(Page-level text extractions)
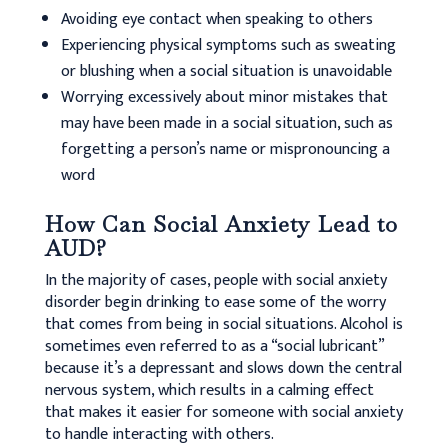
Avoiding eye contact when speaking to others
Experiencing physical symptoms such as sweating
or blushing when a social situation is unavoidable
Worrying excessively about minor mistakes that
may have been made in a social situation, such as
forgetting a person’s name or mispronouncing a
word
How Can Social Anxiety Lead to
AUD?
In the majority of cases, people with social anxiety
disorder begin drinking to ease some of the worry
that comes from being in social situations. Alcohol is
sometimes even referred to as a “social lubricant”
because it’s a depressant and slows down the central
nervous system, which results in a calming effect
that makes it easier for someone with social anxiety
to handle interacting with others.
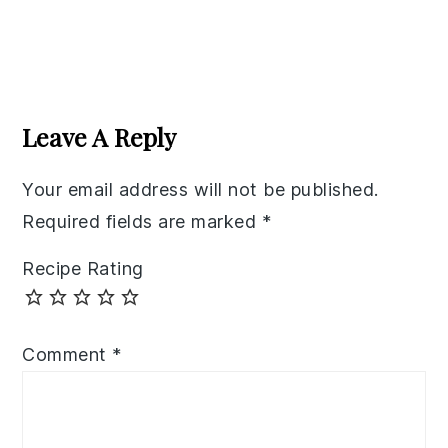
Reader
Interactions
Leave A Reply
Your email address will not be published.
Required fields are marked
*
Recipe Rating
Comment
*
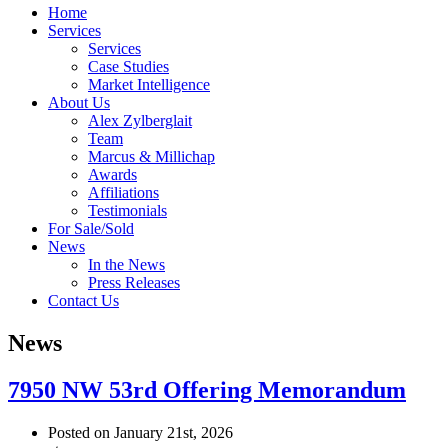
Home
Services
Services
Case Studies
Market Intelligence
About Us
Alex Zylberglait
Team
Marcus & Millichap
Awards
Affiliations
Testimonials
For Sale/Sold
News
In the News
Press Releases
Contact Us
News
7950 NW 53rd Offering Memorandum
Posted on January 21st, 2026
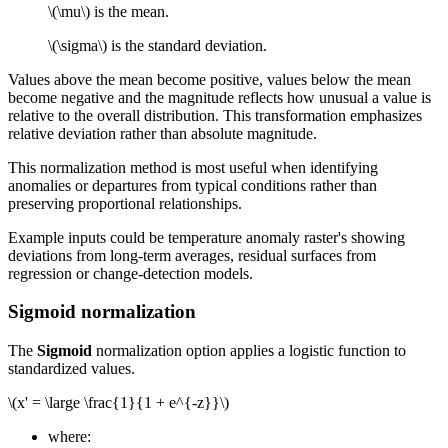
\(\mu\)
is the mean.
\(\sigma\)
is the standard deviation.
Values above the mean become positive, values below the mean
become negative and the magnitude reflects how unusual a value is
relative to the overall distribution. This transformation emphasizes
relative deviation rather than absolute magnitude.
This normalization method is most useful when identifying
anomalies or departures from typical conditions rather than
preserving proportional relationships.
Example inputs could be temperature anomaly raster's showing
deviations from long-term averages, residual surfaces from
regression or change-detection models.
Sigmoid normalization
The
Sigmoid
normalization option applies a logistic function to
standardized values.
\(x' = \large \frac{1}{1 + e^{-z}}\)
where:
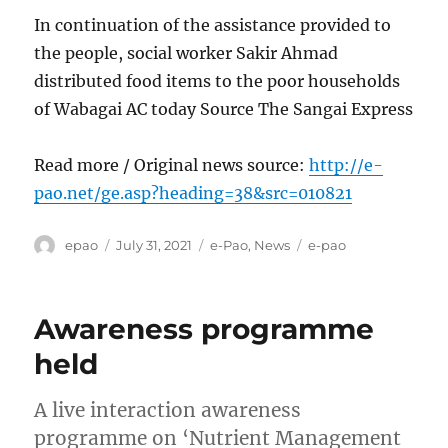
In continuation of the assistance provided to
the people, social worker Sakir Ahmad
distributed food items to the poor households
of Wabagai AC today Source The Sangai Express
Read more / Original news source:
http://e-
pao.net/ge.asp?heading=38&src=010821
Author
Posted
Categories
Tags
epao
July 31, 2021
e-Pao
,
News
e-pao
on
Awareness programme
held
A live interaction awareness
programme on ‘Nutrient Management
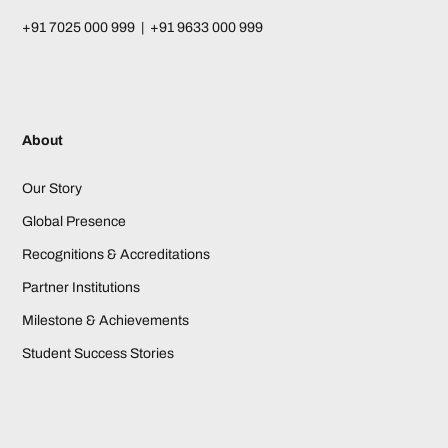
+91 7025 000 999 | +91 9633 000 999
About
Our Story
Global Presence
Recognitions & Accreditations
Partner Institutions
Milestone & Achievements
Student Success Stories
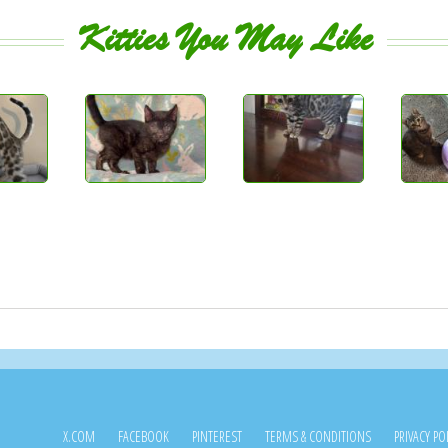
Kitties You May Like
X.COM
FACEBOOK
PINTEREST
TERMS & CONDITIONS
PRIVACY PO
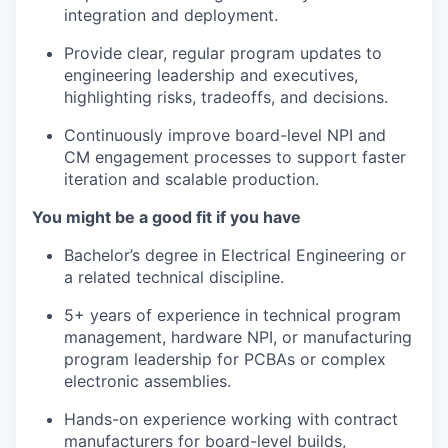
integration and deployment.
Provide clear, regular program updates to
engineering leadership and executives,
highlighting risks, tradeoffs, and decisions.
Continuously improve board-level NPI and
CM engagement processes to support faster
iteration and scalable production.
You might be a good fit if you have
Bachelor’s degree in Electrical Engineering or
a related technical discipline.
5+ years of experience in technical program
management, hardware NPI, or manufacturing
program leadership for PCBAs or complex
electronic assemblies.
Hands-on experience working with contract
manufacturers for board-level builds,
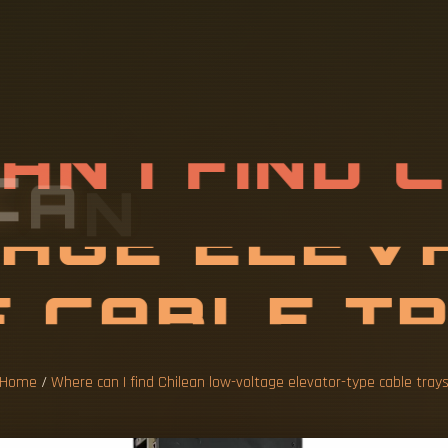
C
A
N
I
F
I
N
D
L
T
A
G
E
E
L
E
C
A
B
Home
/
Where can I find Chilean low-voltage elevator-type cable tray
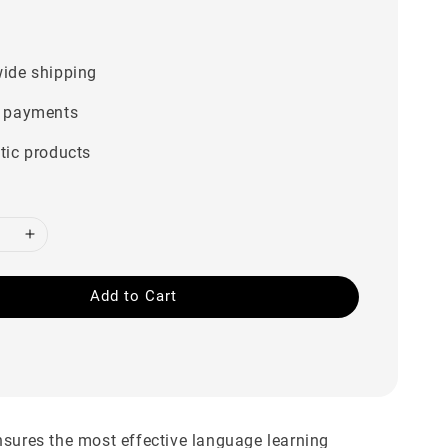
0
ide shipping
 payments
tic products
Add to Cart
sures the most effective language learning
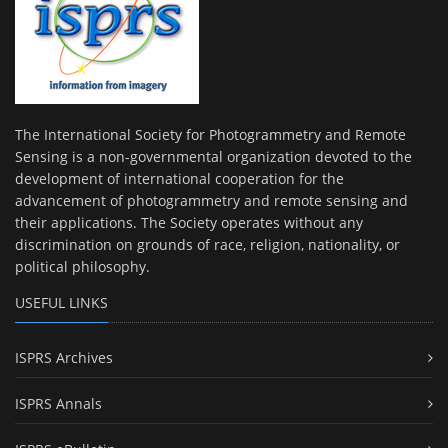
The International Society for Photogrammetry and Remote
Sensing is a non-governmental organization devoted to the
development of international cooperation for the
advancement of photogrammetry and remote sensing and
their applications. The Society operates without any
discrimination on grounds of race, religion, nationality, or
political philosophy.
USEFUL LINKS
ISPRS Archives
ISPRS Annals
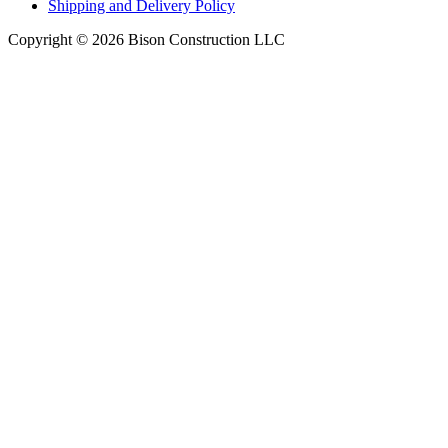
Shipping and Delivery Policy
Copyright © 2026 Bison Construction LLC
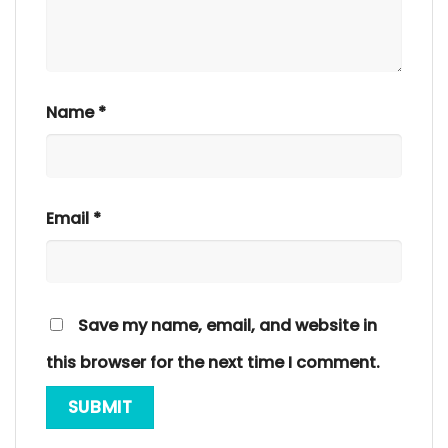
Name
*
Email
*
Save my name, email, and website in
this browser for the next time I comment.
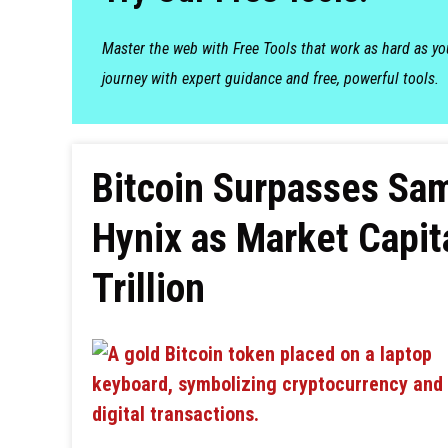
Master the web with Free Tools that work as hard as y
journey with expert guidance and free, powerful tools.
Bitcoin Surpasses Sa
Hynix as Market Capit
Trillion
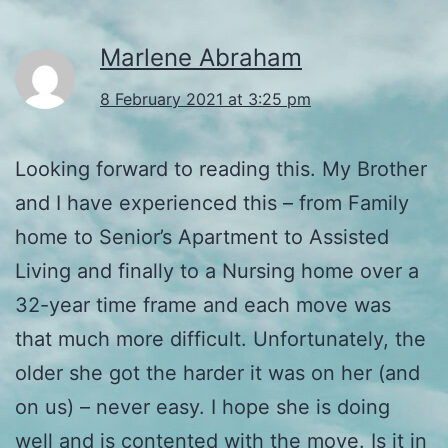
Marlene Abraham
8 February 2021 at 3:25 pm
Looking forward to reading this. My Brother
and I have experienced this – from Family
home to Senior’s Apartment to Assisted
Living and finally to a Nursing home over a
32-year time frame and each move was
that much more difficult. Unfortunately, the
older she got the harder it was on her (and
on us) – never easy. I hope she is doing
well and is contented with the move. Is it in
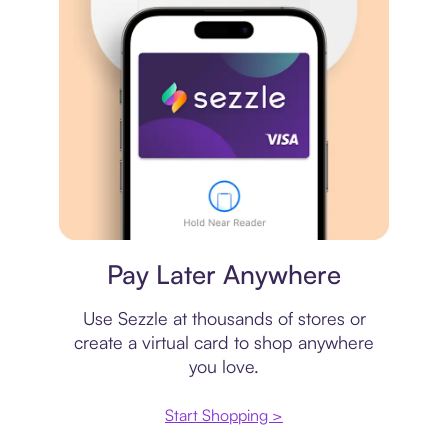
Virtual card
Pay Later Anywhere
Use Sezzle at thousands of stores or
create a virtual card to shop anywhere
you love.
Start Shopping >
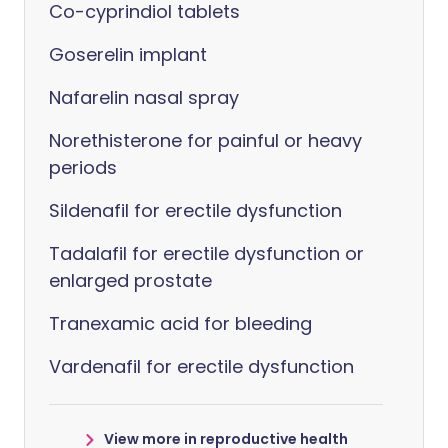
Co-cyprindiol tablets
Goserelin implant
Nafarelin nasal spray
Norethisterone for painful or heavy
periods
Sildenafil for erectile dysfunction
Tadalafil for erectile dysfunction or
enlarged prostate
Tranexamic acid for bleeding
Vardenafil for erectile dysfunction
View more in reproductive health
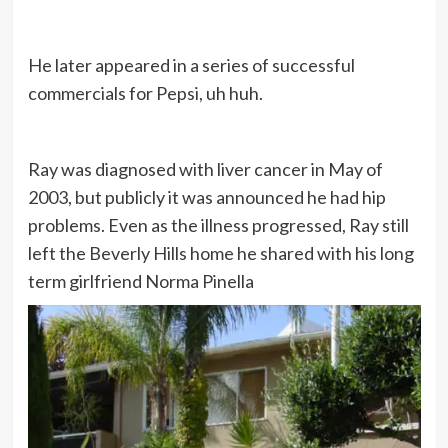
He later appeared in a series of successful
commercials for Pepsi, uh huh.
Ray was diagnosed with liver cancer in May of
2003, but publicly it was announced he had hip
problems. Even as the illness progressed, Ray still
left the Beverly Hills home he shared with his long
term girlfriend Norma Pinella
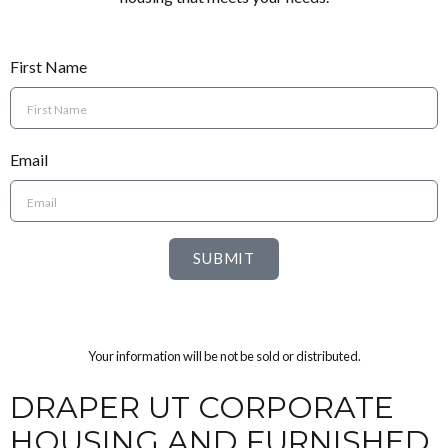
First Name
Email
SUBMIT
Your information will be not be sold or distributed.
DRAPER UT CORPORATE
HOUSING AND FURNISHED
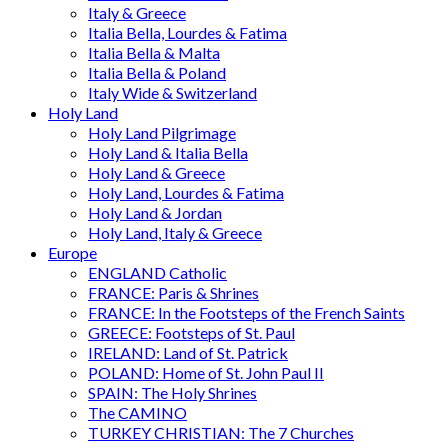
Italy & Greece
Italia Bella, Lourdes & Fatima
Italia Bella & Malta
Italia Bella & Poland
Italy Wide & Switzerland
Holy Land
Holy Land Pilgrimage
Holy Land & Italia Bella
Holy Land & Greece
Holy Land, Lourdes & Fatima
Holy Land & Jordan
Holy Land, Italy & Greece
Europe
ENGLAND Catholic
FRANCE: Paris & Shrines
FRANCE: In the Footsteps of the French Saints
GREECE: Footsteps of St. Paul
IRELAND: Land of St. Patrick
POLAND: Home of St. John Paul II
SPAIN: The Holy Shrines
The CAMINO
TURKEY CHRISTIAN: The 7 Churches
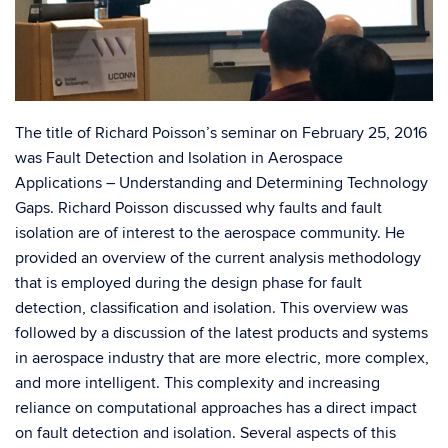
The title of Richard Poisson’s seminar on February 25, 2016
was Fault Detection and Isolation in Aerospace
Applications – Understanding and Determining Technology
Gaps. Richard Poisson discussed why faults and fault
isolation are of interest to the aerospace community. He
provided an overview of the current analysis methodology
that is employed during the design phase for fault
detection, classification and isolation. This overview was
followed by a discussion of the latest products and systems
in aerospace industry that are more electric, more complex,
and more intelligent. This complexity and increasing
reliance on computational approaches has a direct impact
on fault detection and isolation. Several aspects of this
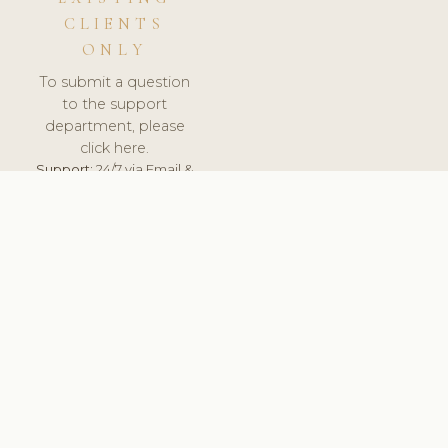
CLIENTS
ONLY
To submit a question
to the support
department, please
click here.
Support:
24/7 via Email &
Ticket.
© 2026 ClinicSoftware.com - Clinic Software, Salon
Software, Spa Software. All Rights Reserved. Registered in
England & Wales.
BRAZIL
keyboard_arrow_up
TERMS OF SERVICE
PRIVACY POLICY
GDPR
PCI DSS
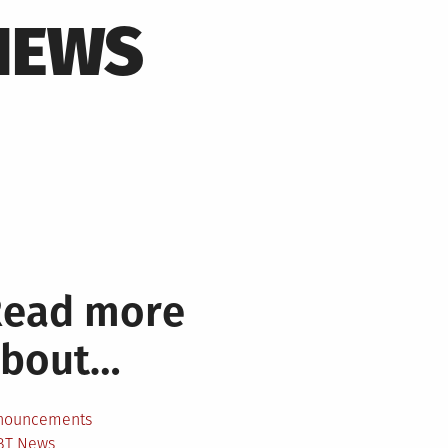
NEWS
Read more
about…
nouncements
BT News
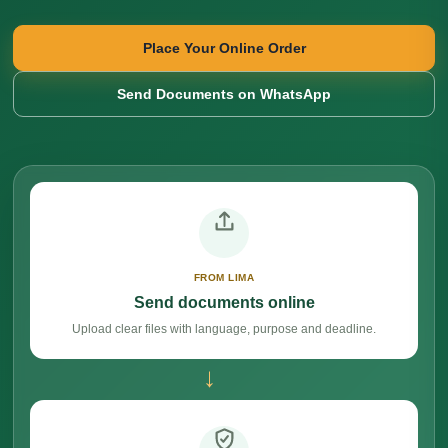
Place Your Online Order
Send Documents on WhatsApp
FROM LIMA
Send documents online
Upload clear files with language, purpose and deadline.
→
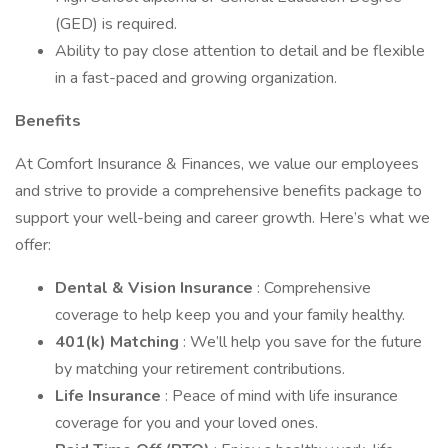
(GED) is required.
Ability to pay close attention to detail and be flexible
in a fast-paced and growing organization.
Benefits
At Comfort Insurance & Finances, we value our employees
and strive to provide a comprehensive benefits package to
support your well-being and career growth. Here’s what we
offer:
Dental & Vision Insurance
: Comprehensive
coverage to help keep you and your family healthy.
401(k) Matching
: We’ll help you save for the future
by matching your retirement contributions.
Life Insurance
: Peace of mind with life insurance
coverage for you and your loved ones.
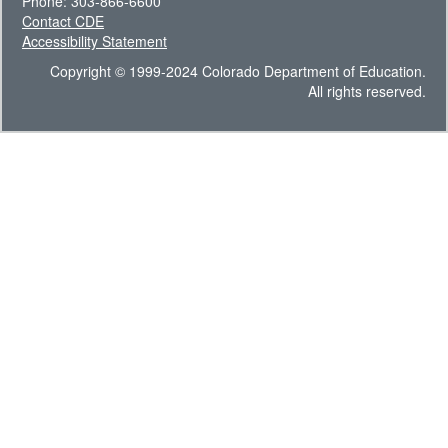
Phone: 303-866-6600
Contact CDE
Accessibility Statement
Copyright © 1999-2024 Colorado Department of Education.
All rights reserved.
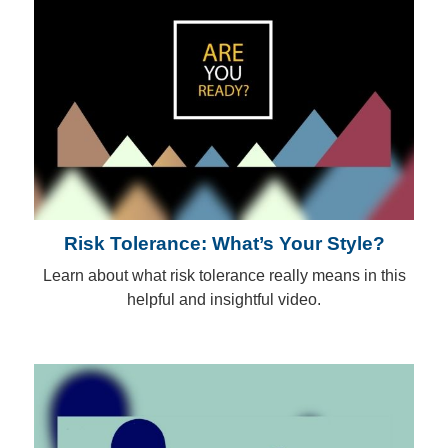
Risk Tolerance: What’s Your Style?
Learn about what risk tolerance really means in this
helpful and insightful video.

> _Goal of the exercise_: Your answer should be every line above, written out exactly, with no pictures.

> _Output_:
Avoiding eye contact when speaking to others
Experiencing physical symptoms such as sweating
or blushing when a social situation is unavoidable
Worrying excessively about minor mistakes that
may have been made in a social situation, such as
forgetting a person’s name or mispronouncing a
word
How Can Social Anxiety Lead to
AUD?
In the majority of cases, people with social anxiety
disorder begin drinking to ease some of the worry
that comes from being in social situations. Alcohol is
sometimes even referred to as a “social lubricant”
because it’s a depressant and slows down the central
nervous system, which results in a calming effect
that makes it easier for someone with social anxiety
to handle interacting with others.
Reader
Interactions
Leave A Reply
Your email address will not be published.
Required fields are marked
*
Recipe Rating
Comment
*
Home
Services
Services
Case Studies
Market Intelligence
About Us
Alex Zylberglait
Team
Marcus & Millichap
Awards
Affiliations
Testimonials
For Sale/Sold
News
In the News
Press Releases
Contact Us
News
7950 NW 53rd Offering Memorandum
Posted on January 21st, 2026
\(\mu\)
is the mean.
\(\sigma\)
is the standard deviation.
Values above the mean become positive, values below the mean
become negative and the magnitude reflects how unusual a value is
relative to the overall distribution. This transformation emphasizes
relative deviation rather than absolute magnitude.
This normalization method is most useful when identifying
anomalies or departures from typical conditions rather than
preserving proportional relationships.
Example inputs could be temperature anomaly raster's showing
deviations from long-term averages, residual surfaces from
regression or change-detection models.
Sigmoid normalization
The
Sigmoid
normalization option applies a logistic function to
standardized values.
\(x' = \large \frac{1}{1 + e^{-z}}\)
where:
In continuation of the assistance provided to
the people, social worker Sakir Ahmad
distributed food items to the poor households
of Wabagai AC today Source The Sangai Express
Read more / Original news source:
http://e-
pao.net/ge.asp?heading=38&src=010821
Author
Posted
Categories
Tags
epao
July 31, 2021
e-Pao
,
News
e-pao
on
Awareness programme
held
A live interaction awareness
programme on ‘Nutrient Management
+91 7025 000 999 | +91 9633 000 999
About
Our Story
Global Presence
Recognitions & Accreditations
Partner Institutions
Milestone & Achievements
Student Success Stories
Kitties You May Like
X.COM
FACEBOOK
PINTEREST
TERMS & CONDITIONS
PRIVACY PO
integration and deployment.
Provide clear, regular program updates to
engineering leadership and executives,
highlighting risks, tradeoffs, and decisions.
Continuously improve board-level NPI and
CM engagement processes to support faster
iteration and scalable production.
You might be a good fit if you have
Bachelor’s degree in Electrical Engineering or
a related technical discipline.
5+ years of experience in technical program
management, hardware NPI, or manufacturing
program leadership for PCBAs or complex
electronic assemblies.
Hands-on experience working with contract
manufacturers for board-level builds,
C
A
N
I
F
I
N
D
L
T
A
G
E
E
L
E
C
A
B
Home
/
Where can I find Chilean low-voltage elevator-type cable tray
0
ide shipping
 payments
tic products
Add to Cart
sures the most effective language learning
The International Society for Photogrammetry and Remote
Sensing is a non-governmental organization devoted to the
development of international cooperation for the
advancement of photogrammetry and remote sensing and
their applications. The Society operates without any
discrimination on grounds of race, religion, nationality, or
political philosophy.
USEFUL LINKS
ISPRS Archives
ISPRS Annals
Shipping and Delivery Policy
Copyright © 2026 Bison Construction LLC
Name
*
Email
*
Save my name, email, and website in
this browser for the next time I comment.
Master the web with Free Tools that work as hard as y
journey with expert guidance and free, powerful tools.
Bitcoin Surpasses Sa
Hynix as Market Capit
Trillion
Marlene Abraham
8 February 2021 at 3:25 pm
Looking forward to reading this. My Brother
and I have experienced this – from Family
home to Senior’s Apartment to Assisted
Living and finally to a Nursing home over a
32-year time frame and each move was
that much more difficult. Unfortunately, the
older she got the harder it was on her (and
on us) – never easy. I hope she is doing
well and is contented with the move. Is it in
Virtual card
Pay Later Anywhere
Use Sezzle at thousands of stores or
create a virtual card to shop anywhere
you love.
Start Shopping >
Co-cyprindiol tablets
Goserelin implant
Nafarelin nasal spray
Norethisterone for painful or heavy
periods
Sildenafil for erectile dysfunction
Tadalafil for erectile dysfunction or
enlarged prostate
Tranexamic acid for bleeding
Vardenafil for erectile dysfunction
View more in reproductive health
He later appeared in a series of successful
commercials for Pepsi, uh huh.
Ray was diagnosed with liver cancer in May of
2003, but publicly it was announced he had hip
problems. Even as the illness progressed, Ray still
left the Beverly Hills home he shared with his long
term girlfriend Norma Pinella
First Name
Email
SUBMIT
Your information will be not be sold or distributed.
DRAPER UT CORPORATE
HOUSING AND FURNISHED
Italy & Greece
Italia Bella, Lourdes & Fatima
Italia Bella & Malta
Italia Bella & Poland
Italy Wide & Switzerland
Holy Land
Holy Land Pilgrimage
Holy Land & Italia Bella
Holy Land & Greece
Holy Land, Lourdes & Fatima
Holy Land & Jordan
Holy Land, Italy & Greece
Europe
ENGLAND Catholic
FRANCE: Paris & Shrines
FRANCE: In the Footsteps of the French Saints
GREECE: Footsteps of St. Paul
IRELAND: Land of St. Patrick
POLAND: Home of St. John Paul II
SPAIN: The Holy Shrines
The CAMINO
TURKEY CHRISTIAN: The 7 Churches
The title of Richard Poisson’s seminar on February 25, 2016
was Fault Detection and Isolation in Aerospace
Applications – Understanding and Determining Technology
Gaps. Richard Poisson discussed why faults and fault
isolation are of interest to the aerospace community. He
provided an overview of the current analysis methodology
that is employed during the design phase for fault
detection, classification and isolation. This overview was
followed by a discussion of the latest products and systems
in aerospace industry that are more electric, more complex,
and more intelligent. This complexity and increasing
reliance on computational approaches has a direct impact
on fault detection and isolation. Several aspects of this
CLIENTS
ONLY
To submit a question
to the support
department, please
click here.
Support:
24/7 via Email &
Ticket.
© 2026 ClinicSoftware.com - Clinic Software, Salon
Software, Spa Software. All Rights Reserved. Registered in
England & Wales.
BRAZIL
keyboard_arrow_up
TERMS OF SERVICE
PRIVACY POLICY
GDPR
PCI DSS
NEWS
Read more
about…
nouncements
BT News
Place Your Online Order
Send Documents on WhatsApp
FROM LIMA
Send documents online
Upload clear files with language, purpose and deadline.
→
(GED) is required.
Ability to pay close attention to detail and be flexible
in a fast-paced and growing organization.
Benefits
At Comfort Insurance & Finances, we value our employees
and strive to provide a comprehensive benefits package to
support your well-being and career growth. Here’s what we
offer:
Dental & Vision Insurance
: Comprehensive
coverage to help keep you and your family healthy.
401(k) Matching
: We’ll help you save for the future
by matching your retirement contributions.
Life Insurance
: Peace of mind with life insurance
coverage for you and your loved ones.
Phone: 303-866-6600
Contact CDE
Accessibility Statement
Copyright © 1999-2024 Colorado Department of Education.
All rights reserved.
Risk Tolerance: What’s Your Style?
Learn about what risk tolerance really means in this
helpful and insightful video.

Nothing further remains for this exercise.